Tornata la pace, anche per merito di Rosalia, fu scongiurata perché tornasse a Palermo. Ispirata dalla sua fede abbandonò il suo eremo per tornare a Palermo, fino a stabilirsi in una spelonca sul Montepellegrino dove visse fino alla sua morte, il 4 settembre 1160 venne canonizzata.
Ritroviamo il nome di questa giovane Santa nell’anno 1624, in occasione della peste. Le invocazioni dei palermitani rivolte alle numerose sante protettrici non davano esiti richiesti. Fu la stessa Santa Rosalia a suggerire di cercare e portare le sue ossa, ritrovate nella grotta in cui era vissuta, in processione per la città.
I resti della Santa, ritrovati nella grotta del Montepellegrino il 15 luglio 1624, dichiarati autentici, vennero posti in una urna d’argento e portati in processione per le vie di Palermo, per ottenere la liberazione della città dalla peste.
Il miracolo avvenne determinando il trionfo della giovane santa nel cuore dei palermitani che risposero con un “Fistinu” di 9 giorni. Con una somma favolosa venne innalzata una macchina addobbata da tessuti preziosi, ceri, fiaccole e luminarie. Colonne, statue e altari portata in trionfo il 7 giugno 1625, dopo una novena di preghiere e digiuno. Il popolo accorse devoto, incurante della probabile diffusione del morbo. Dopo un anno esatto dal miracoloso ritrovamento delle sante ossa, la peste è scongiurata.
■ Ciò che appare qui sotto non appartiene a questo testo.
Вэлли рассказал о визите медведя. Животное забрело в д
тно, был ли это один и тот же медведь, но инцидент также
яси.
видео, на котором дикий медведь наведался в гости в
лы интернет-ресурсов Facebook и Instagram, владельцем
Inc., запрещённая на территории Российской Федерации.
Nasce a Palermo il “Fistinu di Santa Rosalia”. La più grande festa barocca che si celebri a tutt’oggi nel mondo. Un appuntamento in cui Palermo si rinnova, spende più che può per dimostrare la propria gratitudine. Vengono affrontate molte e cospicue spese, ma l’affluenza di oriundi siciliani, forestieri ricchi e poveri, ogni anno, come per miracolo, vengono compensate e trovano un giusto equilibrio.
Attraverso i secoli, attraverso il cambiamento di usi e costumi, niente ha frenato questa festa di splendore, di fede e di gioia. Forse è aumentata la connotazione culturale di festeggiamenti, in questa tradizione palermitana religiosa e no. Si sono uniti ai riti religiosi cortei, carri trionfali, danzatori, mimi. Qualcosa che vuole riunire tutti i palermitani che, oltre ad esigenze spirituali mai estinte, sentono il desiderio di partecipare a qualcosa di loro, a qualcosa che li faccia sentire un popolo, una famiglia.
Quando il carro con il simulacro di Rosalia si ferma e si alza il grido del sindaco che sintetizza il senso della festa: “Vive Palermo e viva Santa Rosalia”, i palermitani sentono materialmente la serenità che viene meno nella vita di tutti i giorni. Tutti insieme sul lungomare cittadino, una folla di centinaia di migliaia di persone, per assistere allo straordinario gioco pirotecnico.
Il giorno successivo la processione religiosa con l’urna contenente le ossa della santa e le parole del cardinale Pappalardo nel 1995: “Gli errori, i vizi, i peccati, le ingiustizie, le violenze sono la nuova peste che distrugge i corpi e corrode la coscienza dei singoli e dell’intera società”.
Santa Rosalia può essere l’antidoto, la medicina etica. Il suo santuario domina la Croce d’Oro dall’alto del monte a protezione del popolo palermitano.